The story revolves around coming to a town that’s too good to be true and turns out that this is exactly the case. Cue tentacle demon thing/cliffhanger and wait for next issue. The story doesn’t so much progress as wait for between tentacles, which is a lot less stimulating than it sounds. While there are a couple of great gags, particularly the praying sequence (which is visually well-paced and put together) and our protagonist’s quip about his appearance, but the in-between isn’t exactly amazing. I’m all for genre fiction and all for genre fiction that tries to do it right over different, but here the book seems to stall. If we could but entertaining and boring on a binary for a second, this book sways between them and I found myself skipping ahead as I read, eager to figure out when it was over. Perhaps the stall is part of the build up or, even better, the book is taking on tropes overall and episodically (which is way cooler), I’m not sure. What I do know is the book works and doesn’t all at once. I find myself not caring particularly for the two main characters in a similar fashion that they seem to have about one another, the issue takes the buddy out of buddy comedy (and comedy for parts as well) in unproductive ways here. But the arc will play towards a better place, we know this thanks to the flashback last episode in a more future-y place. The entire issue can be summed up as such: With a willingness to take on new talent comes the joy for the reader of watching a creator come into their own. And while Barlow is an established editor, his writing credits are mostly very recent. Those first stories in Sandman are not exactly great, if we’re being totally honest, but that series is also about watching a writer grow, into Neil Gaiman of all people. Here, even with an obscure but established property, we can watch someone with a real eye and ear for genre work out how to approach it. It worked wonders last issue, here less so, but the series is well worth it.

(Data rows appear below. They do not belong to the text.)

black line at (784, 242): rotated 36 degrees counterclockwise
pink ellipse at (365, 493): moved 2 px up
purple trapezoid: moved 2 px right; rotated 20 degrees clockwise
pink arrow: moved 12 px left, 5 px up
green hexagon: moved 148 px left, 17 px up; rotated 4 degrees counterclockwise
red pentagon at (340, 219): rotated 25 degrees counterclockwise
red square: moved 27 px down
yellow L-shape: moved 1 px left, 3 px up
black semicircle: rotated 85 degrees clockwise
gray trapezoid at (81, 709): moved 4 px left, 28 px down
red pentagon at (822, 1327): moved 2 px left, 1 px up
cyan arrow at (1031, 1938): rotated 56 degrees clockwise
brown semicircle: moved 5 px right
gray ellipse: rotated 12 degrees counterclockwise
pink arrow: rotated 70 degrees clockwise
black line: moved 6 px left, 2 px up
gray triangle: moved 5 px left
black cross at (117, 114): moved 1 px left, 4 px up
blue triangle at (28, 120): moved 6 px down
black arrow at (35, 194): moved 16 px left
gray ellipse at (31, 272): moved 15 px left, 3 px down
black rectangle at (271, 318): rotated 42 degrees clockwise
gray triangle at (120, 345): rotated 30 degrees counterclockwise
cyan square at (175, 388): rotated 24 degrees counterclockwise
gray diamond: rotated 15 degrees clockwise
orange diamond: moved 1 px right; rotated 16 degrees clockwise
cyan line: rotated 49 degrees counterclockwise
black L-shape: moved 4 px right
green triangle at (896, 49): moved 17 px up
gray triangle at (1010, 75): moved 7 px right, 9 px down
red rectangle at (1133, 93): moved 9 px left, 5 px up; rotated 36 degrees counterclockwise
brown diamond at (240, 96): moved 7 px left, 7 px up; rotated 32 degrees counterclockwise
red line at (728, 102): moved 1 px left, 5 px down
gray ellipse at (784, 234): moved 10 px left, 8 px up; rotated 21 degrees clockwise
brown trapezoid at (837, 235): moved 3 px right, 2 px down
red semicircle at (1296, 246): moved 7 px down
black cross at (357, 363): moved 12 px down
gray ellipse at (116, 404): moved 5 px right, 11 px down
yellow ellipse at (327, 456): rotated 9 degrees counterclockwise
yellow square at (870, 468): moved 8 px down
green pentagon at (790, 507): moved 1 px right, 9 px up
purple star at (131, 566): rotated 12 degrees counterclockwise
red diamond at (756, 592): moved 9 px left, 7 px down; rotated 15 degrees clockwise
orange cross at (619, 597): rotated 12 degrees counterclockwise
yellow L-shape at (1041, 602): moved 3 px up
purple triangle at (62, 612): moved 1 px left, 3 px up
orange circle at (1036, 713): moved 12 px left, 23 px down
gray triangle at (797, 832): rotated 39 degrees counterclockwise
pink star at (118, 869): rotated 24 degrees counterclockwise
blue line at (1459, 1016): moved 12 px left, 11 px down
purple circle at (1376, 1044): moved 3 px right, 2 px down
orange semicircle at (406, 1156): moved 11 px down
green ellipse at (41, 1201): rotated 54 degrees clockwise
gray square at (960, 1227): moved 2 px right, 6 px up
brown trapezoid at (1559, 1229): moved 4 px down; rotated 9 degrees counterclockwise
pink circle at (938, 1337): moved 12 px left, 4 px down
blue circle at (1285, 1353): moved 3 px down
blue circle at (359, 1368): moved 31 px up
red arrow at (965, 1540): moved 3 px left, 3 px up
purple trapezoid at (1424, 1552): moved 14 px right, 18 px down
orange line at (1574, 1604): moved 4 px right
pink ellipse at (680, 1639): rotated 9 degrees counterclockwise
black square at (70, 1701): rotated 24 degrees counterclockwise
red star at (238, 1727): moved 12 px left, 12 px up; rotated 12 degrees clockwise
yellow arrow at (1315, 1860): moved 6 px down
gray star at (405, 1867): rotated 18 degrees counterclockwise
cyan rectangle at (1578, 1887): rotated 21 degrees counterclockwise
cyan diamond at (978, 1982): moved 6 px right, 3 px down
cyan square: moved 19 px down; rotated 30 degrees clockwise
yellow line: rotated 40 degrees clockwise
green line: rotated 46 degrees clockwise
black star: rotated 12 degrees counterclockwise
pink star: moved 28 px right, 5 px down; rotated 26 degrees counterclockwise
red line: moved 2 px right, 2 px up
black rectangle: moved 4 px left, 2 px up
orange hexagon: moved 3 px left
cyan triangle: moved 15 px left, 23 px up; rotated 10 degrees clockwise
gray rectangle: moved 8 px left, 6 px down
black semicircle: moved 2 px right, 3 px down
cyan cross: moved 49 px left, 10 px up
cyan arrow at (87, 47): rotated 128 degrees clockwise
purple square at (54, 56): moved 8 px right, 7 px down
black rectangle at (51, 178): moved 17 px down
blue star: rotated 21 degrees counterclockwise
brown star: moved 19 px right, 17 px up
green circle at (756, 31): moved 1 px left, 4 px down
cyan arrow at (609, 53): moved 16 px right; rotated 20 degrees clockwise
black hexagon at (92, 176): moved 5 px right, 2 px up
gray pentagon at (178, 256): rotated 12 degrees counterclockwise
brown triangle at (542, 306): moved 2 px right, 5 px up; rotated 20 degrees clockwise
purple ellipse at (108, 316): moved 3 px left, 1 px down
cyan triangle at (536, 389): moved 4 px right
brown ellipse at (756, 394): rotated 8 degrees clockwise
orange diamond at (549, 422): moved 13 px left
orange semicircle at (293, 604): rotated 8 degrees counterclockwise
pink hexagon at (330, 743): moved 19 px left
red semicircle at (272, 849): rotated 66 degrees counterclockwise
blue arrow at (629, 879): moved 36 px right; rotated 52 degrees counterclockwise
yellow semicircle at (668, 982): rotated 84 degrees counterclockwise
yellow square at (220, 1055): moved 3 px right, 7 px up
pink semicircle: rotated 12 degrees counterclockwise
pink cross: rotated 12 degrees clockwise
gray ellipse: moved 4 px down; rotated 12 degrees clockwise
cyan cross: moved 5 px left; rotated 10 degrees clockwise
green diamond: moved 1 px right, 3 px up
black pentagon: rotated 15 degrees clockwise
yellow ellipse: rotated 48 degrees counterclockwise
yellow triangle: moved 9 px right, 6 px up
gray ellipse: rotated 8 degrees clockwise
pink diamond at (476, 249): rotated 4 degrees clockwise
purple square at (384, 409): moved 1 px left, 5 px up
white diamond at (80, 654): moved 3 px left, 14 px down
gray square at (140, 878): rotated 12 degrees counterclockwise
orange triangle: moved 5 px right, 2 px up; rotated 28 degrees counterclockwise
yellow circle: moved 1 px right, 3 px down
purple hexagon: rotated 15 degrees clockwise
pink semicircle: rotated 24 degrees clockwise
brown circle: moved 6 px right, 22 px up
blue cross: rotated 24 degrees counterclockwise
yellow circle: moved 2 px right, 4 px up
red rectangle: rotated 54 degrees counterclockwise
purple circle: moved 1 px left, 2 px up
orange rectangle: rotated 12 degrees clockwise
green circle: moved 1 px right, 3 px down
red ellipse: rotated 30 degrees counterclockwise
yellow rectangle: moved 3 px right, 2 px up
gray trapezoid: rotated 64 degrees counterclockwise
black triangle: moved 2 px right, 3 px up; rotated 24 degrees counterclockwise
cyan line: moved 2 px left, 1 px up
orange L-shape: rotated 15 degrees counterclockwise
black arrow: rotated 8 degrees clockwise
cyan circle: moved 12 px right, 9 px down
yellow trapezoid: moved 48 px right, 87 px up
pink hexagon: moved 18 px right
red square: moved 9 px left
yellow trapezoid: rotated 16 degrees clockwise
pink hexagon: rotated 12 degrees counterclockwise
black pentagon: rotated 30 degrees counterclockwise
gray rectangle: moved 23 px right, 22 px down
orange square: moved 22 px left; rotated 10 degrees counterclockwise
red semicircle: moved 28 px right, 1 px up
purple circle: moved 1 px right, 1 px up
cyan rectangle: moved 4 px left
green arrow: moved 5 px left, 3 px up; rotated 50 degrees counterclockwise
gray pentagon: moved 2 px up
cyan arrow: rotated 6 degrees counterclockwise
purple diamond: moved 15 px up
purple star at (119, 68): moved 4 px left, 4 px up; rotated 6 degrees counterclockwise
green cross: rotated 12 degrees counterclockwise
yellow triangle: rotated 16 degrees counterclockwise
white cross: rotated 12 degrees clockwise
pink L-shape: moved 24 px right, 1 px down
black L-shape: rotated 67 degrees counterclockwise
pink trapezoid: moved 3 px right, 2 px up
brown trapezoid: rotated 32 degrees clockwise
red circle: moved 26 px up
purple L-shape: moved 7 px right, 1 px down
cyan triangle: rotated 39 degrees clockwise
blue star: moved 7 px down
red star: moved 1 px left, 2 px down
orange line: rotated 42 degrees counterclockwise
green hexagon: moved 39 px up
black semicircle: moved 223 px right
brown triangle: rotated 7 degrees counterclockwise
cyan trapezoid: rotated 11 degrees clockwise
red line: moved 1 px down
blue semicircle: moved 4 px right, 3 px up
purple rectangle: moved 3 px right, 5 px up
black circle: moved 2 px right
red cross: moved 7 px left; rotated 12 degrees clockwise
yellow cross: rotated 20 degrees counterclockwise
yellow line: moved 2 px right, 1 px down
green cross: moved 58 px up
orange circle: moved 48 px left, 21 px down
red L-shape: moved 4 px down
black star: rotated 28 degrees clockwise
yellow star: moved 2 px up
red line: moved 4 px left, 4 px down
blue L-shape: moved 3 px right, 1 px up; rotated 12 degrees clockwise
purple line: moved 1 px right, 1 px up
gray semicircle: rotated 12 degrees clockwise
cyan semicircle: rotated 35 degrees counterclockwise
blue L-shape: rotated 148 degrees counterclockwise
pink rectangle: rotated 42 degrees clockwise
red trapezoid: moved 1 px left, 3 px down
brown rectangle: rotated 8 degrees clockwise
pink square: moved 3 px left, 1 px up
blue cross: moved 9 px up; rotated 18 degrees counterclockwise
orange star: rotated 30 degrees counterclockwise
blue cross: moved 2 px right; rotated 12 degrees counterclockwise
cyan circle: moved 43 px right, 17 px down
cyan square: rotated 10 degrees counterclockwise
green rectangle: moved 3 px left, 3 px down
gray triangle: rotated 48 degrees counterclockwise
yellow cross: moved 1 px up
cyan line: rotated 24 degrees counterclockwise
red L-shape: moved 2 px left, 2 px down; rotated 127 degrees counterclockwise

And artistically, the book remains great. Tony Parker’s style, just enough cartoon and just enough detail, can and does take on everything. The style isn’t cartoonish, per se, but characters drawn in his style look like live action versions of cartoon characters without looking too silly. Michelle Madsen’s colours only add to the experience, moving from mood to mood in ways that make sense and are almost rendered invisible (in the best way possible).
Grade: 6/10 While hiccuping here, this will be a highly entertaining ride.